What Songs Does Your Heart Sing?
By Carol McClain –
Life can drag us down, and regardless of our religious philosophies, we don’t always get what we want, even if we do everything right. In my case, I divorced at thirty, and although I always wanted a large family, I only met my new husband long after I could no longer have a second child. My life wounded me. In high school I believed myself to be an outcast. I grew up in poverty under the hand of my family’s alcoholism. The consequences of sins I’ve committed in my youth left scars, reminders I’d rather forget. Loneliness stalked me, sometimes nearly devouring me.
And I’m not alone in my pain. Several friends battle breast cancer. Another friend’s husband died suddenly of a heart attack, and she found him in the back yard. Odd genetic abnormalities plague the children of a sweet, young family. Each person reading this could add to this list and attest to the fact that life can devour us.
However, several years ago I met a young man whose life made mine look like the pity-party it was. His life convicted me of my sin. I never met him in person, but only through his book of poetry, Journey Through Heartsongs and a few TV appearances.
Mattie J.T. Stepaneck was a peace ambassador for MDA. Born with mitochondrial myopathy, a degenerative neuromuscular disease, his life has been plagued with a chronic decline and loss of motor control. He’s had to breathe with a respirator, had a tube in his heart for medications, and endured weekly blood transfusions.
This disease eventually killed him as it did his brothers Stevie and Jamie and his sister Katie. It also afflicted his mother who discovered she had it only after she’d had four children.
What amazes me most about Mattie is not what he suffered, but the faith and grace that characterized how he faced his pain. Mattie had incredible poetic talent. He began writing at age three, by seven he wrote poetry with enviable sophistication. As a poet, Mattie tried to bring reconciliation to the world, and his poems speak poignantly of disabilities, hope and an indefatigable faith in God.
He knew sooner or later he would be “buried into heaven,” that he is an “echo caught between two worlds,” that his brother Jamie sent him gifts from heaven when he was sad, and that he was remiss if he failed to notice them.
In one poem, he asked his mother if God would extend His right or left hand to him when he died.

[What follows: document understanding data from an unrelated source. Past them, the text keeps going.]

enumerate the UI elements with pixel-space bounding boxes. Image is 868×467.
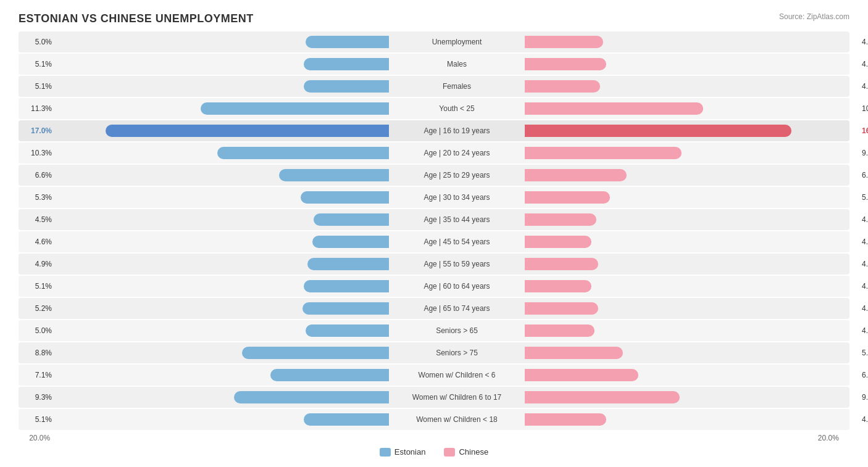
- right-value: 4.5%: [858, 82, 868, 91]
- right-bar: [525, 147, 682, 159]
- left-bar-area: [56, 102, 389, 115]
- bar-label: Females: [389, 82, 525, 91]
- left-bar-area: [56, 36, 389, 48]
- left-bar-area: [56, 413, 389, 426]
- left-bar: [304, 58, 389, 70]
- right-bar: [525, 213, 596, 226]
- left-value: 5.0%: [19, 38, 56, 46]
- right-bar-area: [525, 191, 858, 204]
- source-text: Source: ZipAtlas.com: [779, 12, 849, 21]
- right-bar-area: [525, 258, 858, 270]
- left-bar-area: [56, 125, 389, 137]
- bar-label: Seniors > 75: [389, 349, 525, 357]
- left-value: 4.6%: [19, 238, 56, 246]
- chinese-label: Chinese: [459, 447, 488, 457]
- bar-label: Age | 60 to 64 years: [389, 282, 525, 291]
- left-bar: [314, 213, 389, 226]
- left-bar: [270, 369, 389, 381]
- left-bar: [306, 36, 389, 48]
- left-bar: [242, 347, 389, 359]
- left-bar: [279, 169, 389, 181]
- bar-row: 5.1%Women w/ Children < 184.9%: [19, 409, 849, 430]
- bar-row: 4.9%Age | 55 to 59 years4.4%: [19, 254, 849, 275]
- left-value: 8.8%: [19, 349, 56, 357]
- right-value: 16.0%: [858, 126, 868, 135]
- right-value: 4.0%: [858, 238, 868, 246]
- left-bar: [304, 413, 389, 426]
- left-bar: [201, 102, 389, 115]
- bar-row: 4.5%Age | 35 to 44 years4.3%: [19, 209, 849, 230]
- left-bar-area: [56, 369, 389, 381]
- bar-row: 5.1%Females4.5%: [19, 76, 849, 97]
- left-value: 4.9%: [19, 260, 56, 268]
- legend-estonian: Estonian: [380, 447, 426, 457]
- right-value: 9.3%: [858, 393, 868, 402]
- bar-label: Age | 55 to 59 years: [389, 260, 525, 268]
- right-bar-area: [525, 236, 858, 248]
- axis-left: 20.0%: [19, 434, 54, 442]
- bar-label: Age | 65 to 74 years: [389, 304, 525, 313]
- right-bar-area: [525, 147, 858, 159]
- left-value: 7.1%: [19, 371, 56, 379]
- right-bar: [525, 391, 680, 403]
- bar-row: 5.0%Unemployment4.7%: [19, 31, 849, 52]
- right-value: 4.7%: [858, 38, 868, 46]
- right-bar: [525, 125, 791, 137]
- left-bar-area: [56, 213, 389, 226]
- left-bar: [301, 191, 389, 204]
- bar-label: Males: [389, 60, 525, 68]
- left-bar-area: [56, 80, 389, 93]
- left-value: 9.3%: [19, 393, 56, 402]
- bar-row: 6.6%Age | 25 to 29 years6.1%: [19, 165, 849, 186]
- bar-row: 5.3%Age | 30 to 34 years5.1%: [19, 187, 849, 208]
- right-value: 6.8%: [858, 371, 868, 379]
- left-bar-area: [56, 236, 389, 248]
- left-bar-area: [56, 302, 389, 315]
- bar-label: Age | 20 to 24 years: [389, 149, 525, 157]
- right-bar-area: [525, 169, 858, 181]
- left-value: 5.1%: [19, 282, 56, 291]
- right-value: 5.9%: [858, 349, 868, 357]
- left-value: 4.5%: [19, 215, 56, 224]
- right-bar-area: [525, 58, 858, 70]
- left-bar: [303, 302, 389, 315]
- right-bar-area: [525, 125, 858, 137]
- right-bar-area: [525, 36, 858, 48]
- left-value: 17.0%: [19, 126, 56, 135]
- right-bar-area: [525, 80, 858, 93]
- bar-label: Women w/ Children < 6: [389, 371, 525, 379]
- right-value: 5.1%: [858, 193, 868, 202]
- chart-area: 5.0%Unemployment4.7%5.1%Males4.9%5.1%Fem…: [19, 31, 849, 430]
- left-bar-area: [56, 147, 389, 159]
- left-value: 5.2%: [19, 304, 56, 313]
- bar-label: Women w/ Children < 18: [389, 415, 525, 424]
- left-bar: [306, 324, 389, 337]
- bar-row: 7.1%Women w/ Children < 66.8%: [19, 365, 849, 386]
- axis-right: 20.0%: [814, 434, 849, 442]
- right-bar: [525, 102, 703, 115]
- left-value: 11.3%: [19, 104, 56, 113]
- right-value: 4.0%: [858, 282, 868, 291]
- bar-label: Age | 35 to 44 years: [389, 215, 525, 224]
- right-bar-area: [525, 280, 858, 292]
- left-bar-area: [56, 58, 389, 70]
- left-bar-area: [56, 391, 389, 403]
- bar-label: Youth < 25: [389, 104, 525, 113]
- bar-row: 5.1%Males4.9%: [19, 54, 849, 75]
- left-bar: [234, 391, 389, 403]
- left-bar-area: [56, 191, 389, 204]
- left-value: 5.3%: [19, 193, 56, 202]
- right-value: 6.1%: [858, 171, 868, 180]
- right-bar: [525, 347, 623, 359]
- estonian-label: Estonian: [394, 447, 426, 457]
- chart-title: ESTONIAN VS CHINESE UNEMPLOYMENT: [19, 12, 849, 25]
- estonian-color-swatch: [380, 448, 391, 457]
- bar-label: Seniors > 65: [389, 326, 525, 335]
- left-bar-area: [56, 280, 389, 292]
- left-value: 5.1%: [19, 60, 56, 68]
- left-bar: [307, 258, 389, 270]
- bar-label: Age | 25 to 29 years: [389, 171, 525, 180]
- right-bar-area: [525, 302, 858, 315]
- right-bar: [525, 324, 595, 337]
- right-value: 4.4%: [858, 260, 868, 268]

His mother responded that God would extend both. In a hug. Mattie couldn’t wait for that hug which he received on June 22, 2004, three weeks before his fourteenth birthday.
Reading about this young man who earned a black belt in karate, who dreamt of being a grandpa, who wanted to hold on forever to his holy family, and who held on to a holy God, convicts me. What is my pain? How frail is my faith? How unseemly is my attitude toward God?
I need to remember, I’m a part of a holy family and will ultimately be hugged by God.
(Poetic excerpts taken from: Stepaneck, Mattie. Journey Through Heartsongs. NY: VSP Books—Hyperion, 2001).